- _EXERCISE OBJECTIVE_
Please return every line of the records below that holds the word "śpiewać".

========================================================================

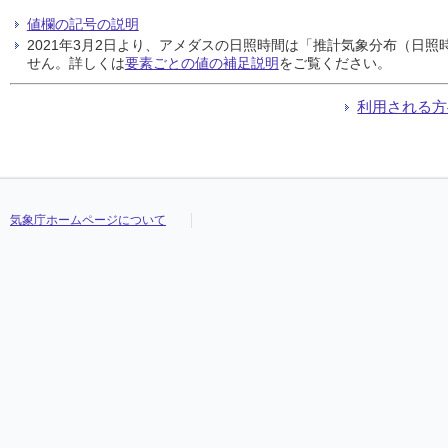
値欄の記号の説明
2021年3月2日より、アメダスの日照時間は「推計気象分布（日
せん。詳しくは
要素ごとの値の補足説明
をご覧ください。
利用される方
気象庁ホームページについて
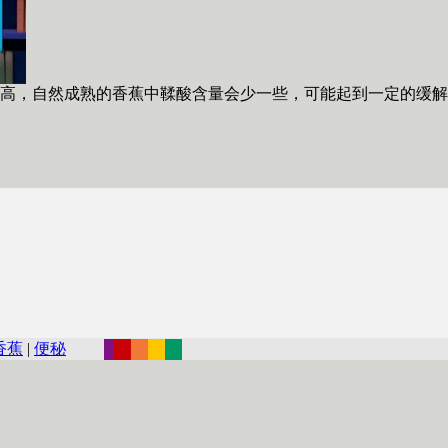
高，自然成熟的香蕉中鞣酸含量会少一些，可能起到一定的缓解
香蕉
|
便秘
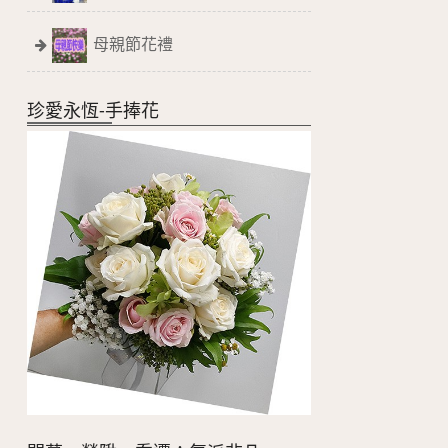
母親節花禮
珍愛永恆-手捧花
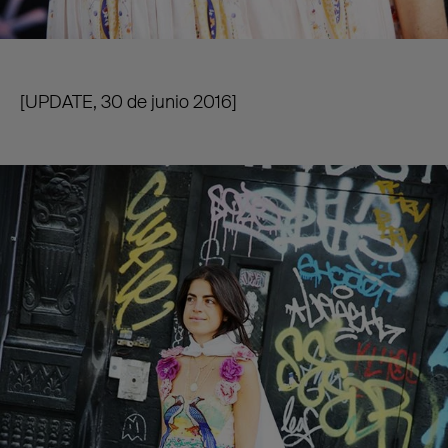
[UPDATE, 30 de junio 2016]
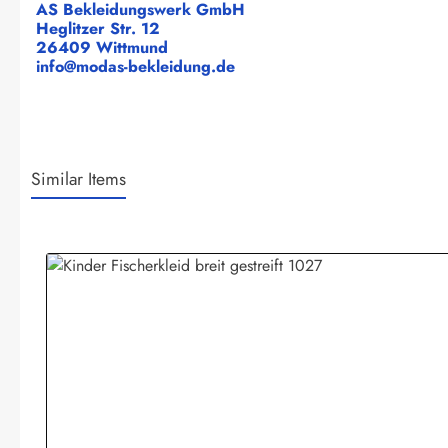
AS Bekleidungswerk GmbH
Heglitzer Str. 12
26409 Wittmund
info@modas-bekleidung.de
Similar Items
Produktgalerie überspringen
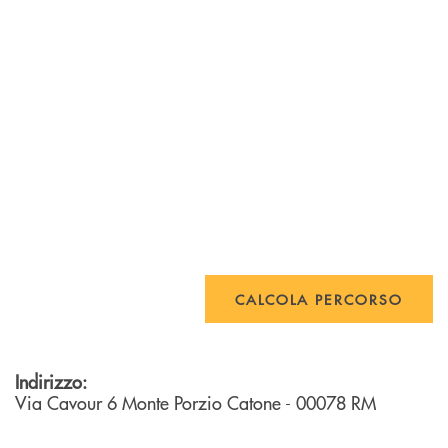
CALCOLA PERCORSO
Indirizzo:
Via Cavour 6
Monte Porzio Catone
- 00078
RM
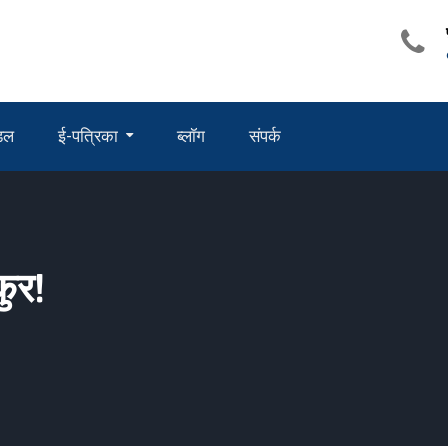
ंडल
ई-पत्रिका
ब्लॉग
संपर्क
कुर!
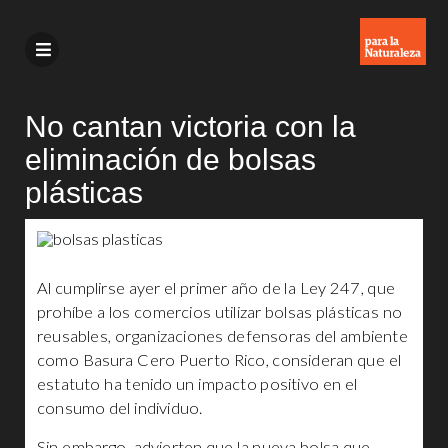
No cantan victoria con la
eliminación de bolsas
plásticas
Al cumplirse ayer el primer año de la Ley 247, que
prohíbe a los comercios utilizar bolsas plásticas no
reusables, organizaciones defensoras del ambiente
como Basura Cero Puerto Rico, consideran que el
estatuto ha tenido un impacto positivo en el
consumo del individuo.
Sin embargo, advierten que la nueva bolsa que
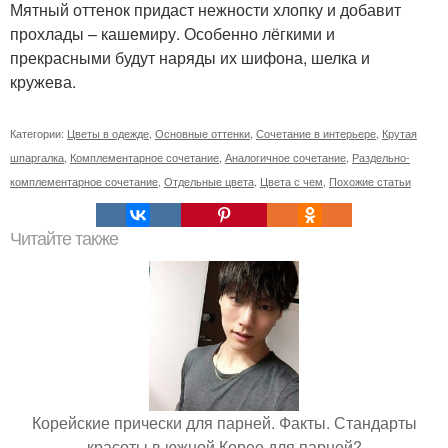
Мятный оттенок придаст нежности хлопку и добавит
прохлады – кашемиру. Особенно лёгкими и
прекрасными будут наряды их шифона, шелка и
кружева.
Категории:
Цветы в одежде
,
Основные оттенки
,
Сочетание в интерьере
,
Крутая
шпаргалка
,
Комплементарное сочетание
,
Аналогичное сочетание
,
Раздельно-
комплементарное сочетание
,
Отдельные цвета
,
Цвета с чем
,
Похожие статьи
Читайте также
Корейские прически для парней. Факты. Стандарты
красоты в южной Корее для парней?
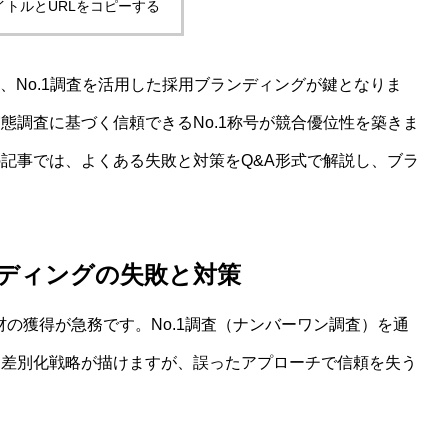
イトルとURLをコピーする
月、No.1調査を活用した採用ブランディングが鍵となりま
態調査に基づく信頼できるNo.1称号が競合優位性を築きま
記事では、よくある失敗と対策をQ&A形式で解説し、ブラ
ンディングの失敗と対策
材の獲得が急務です。No.1調査（ナンバーワン調査）を通
、差別化戦略が描けますが、誤ったアプローチで信頼を失う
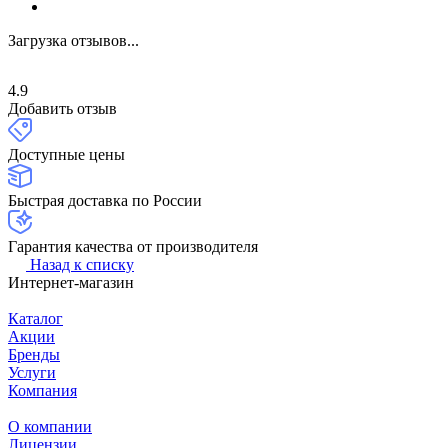
Загрузка отзывов...
4.9
Добавить отзыв
Доступные цены
Быстрая доставка по России
Гарантия качества от производителя
Назад к списку
Интернет-магазин
Каталог
Акции
Бренды
Услуги
Компания
О компании
Лицензии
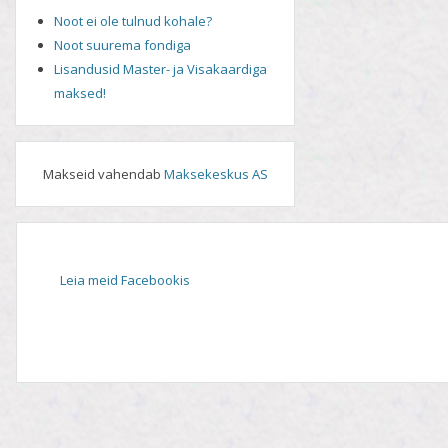
Noot ei ole tulnud kohale?
Noot suurema fondiga
Lisandusid Master- ja Visakaardiga
maksed!
Makseid vahendab
Maksekeskus AS
Leia meid Facebookis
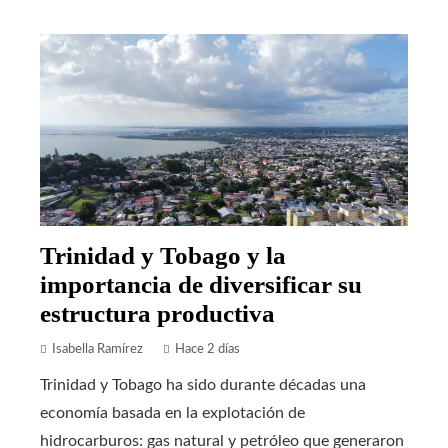
Trinidad y Tobago y la
importancia de diversificar su
estructura productiva
Isabella Ramírez
Hace 2 días
Trinidad y Tobago ha sido durante décadas una
economía basada en la explotación de
hidrocarburos: gas natural y petróleo que generaron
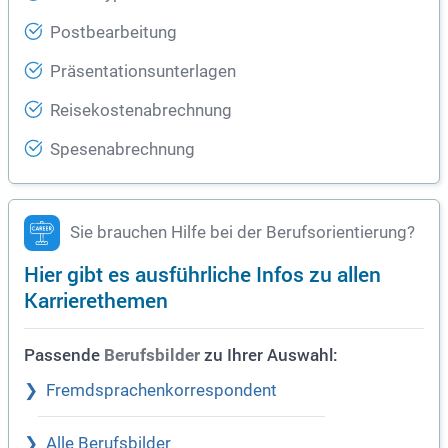
Postbearbeitung
Präsentationsunterlagen
Reisekostenabrechnung
Spesenabrechnung
Sie brauchen Hilfe bei der Berufsorientierung?
Hier gibt es ausführliche Infos zu allen
Karrierethemen
Passende
zu Ihrer Auswahl:
Berufsbilder
Fremdsprachenkorrespondent
Alle Berufsbilder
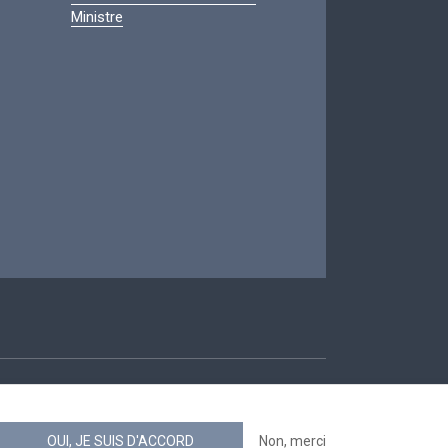
Ministre
ccessibilité
OUI, JE SUIS D'ACCORD
Non, merci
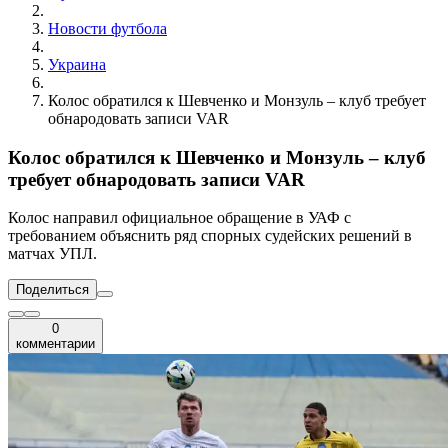
Новости футбола
Украина
Колос обратился к Шевченко и Монзуль – клуб требует
обнародовать записи VAR
Колос обратился к Шевченко и Монзуль – клуб
требует обнародовать записи VAR
Колос направил официальное обращение в УАФ с
требованием объяснить ряд спорных судейских решений в
матчах УПЛ.
Поделиться
0
комментарии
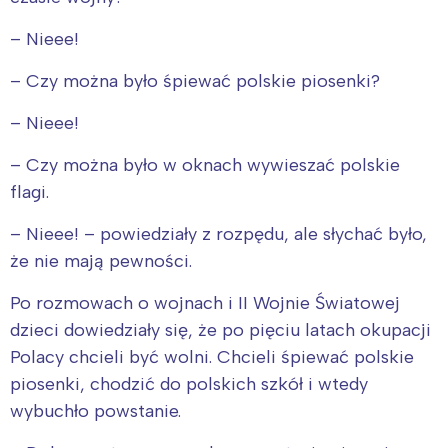
– Nieee!
– Czy można było śpiewać polskie piosenki?
– Nieee!
– Czy można było w oknach wywieszać polskie
flagi.
– Nieee! – powiedziały z rozpędu, ale słychać było,
że nie mają pewności.
Po rozmowach o wojnach i II Wojnie Światowej
dzieci dowiedziały się, że po pięciu latach okupacji
Polacy chcieli być wolni. Chcieli śpiewać polskie
piosenki, chodzić do polskich szkół i wtedy
wybuchło powstanie.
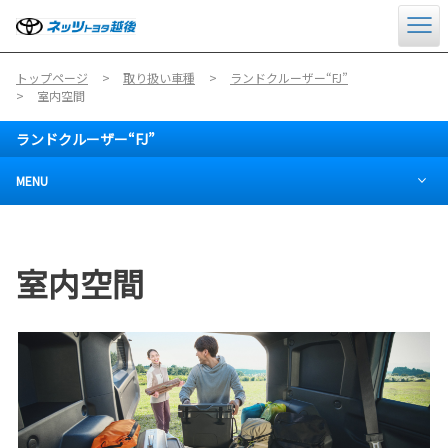
トップページ
取り扱い車種
ランドクルーザー“FJ”
室内空間
ランドクルーザー“FJ”
MENU
室内空間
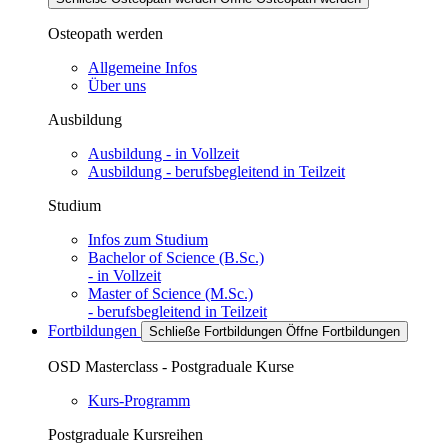
Osteopath werden
Allgemeine Infos
Über uns
Ausbildung
Ausbildung - in Vollzeit
Ausbildung - berufsbegleitend in Teilzeit
Studium
Infos zum Studium
Bachelor of Science (B.Sc.)
- in Vollzeit
Master of Science (M.Sc.)
- berufsbegleitend in Teilzeit
Fortbildungen
Schließe Fortbildungen
Öffne Fortbildungen
OSD Masterclass - Postgraduale Kurse
Kurs-Programm
Postgraduale Kursreihen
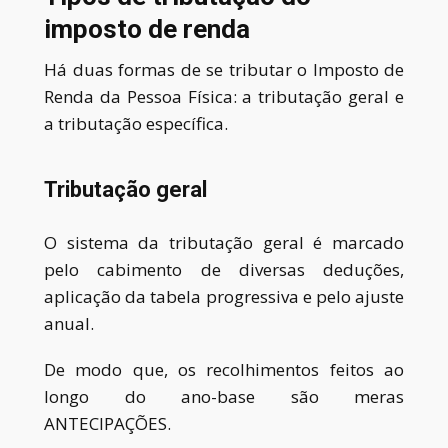
imposto de renda
Há duas formas de se tributar o Imposto de
Renda da Pessoa Física: a tributação geral e
a tributação específica.
Tributação geral
O sistema da tributação geral é marcado
pelo cabimento de diversas deduções,
aplicação da tabela progressiva e pelo ajuste
anual.
De modo que, os recolhimentos feitos ao
longo do ano-base são meras
ANTECIPAÇÕES.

========================================================================

- _EXERCISE RESPONSE_
– Czy można było śpiewać polskie piosenki?
Polacy chcieli być wolni. Chcieli śpiewać polskie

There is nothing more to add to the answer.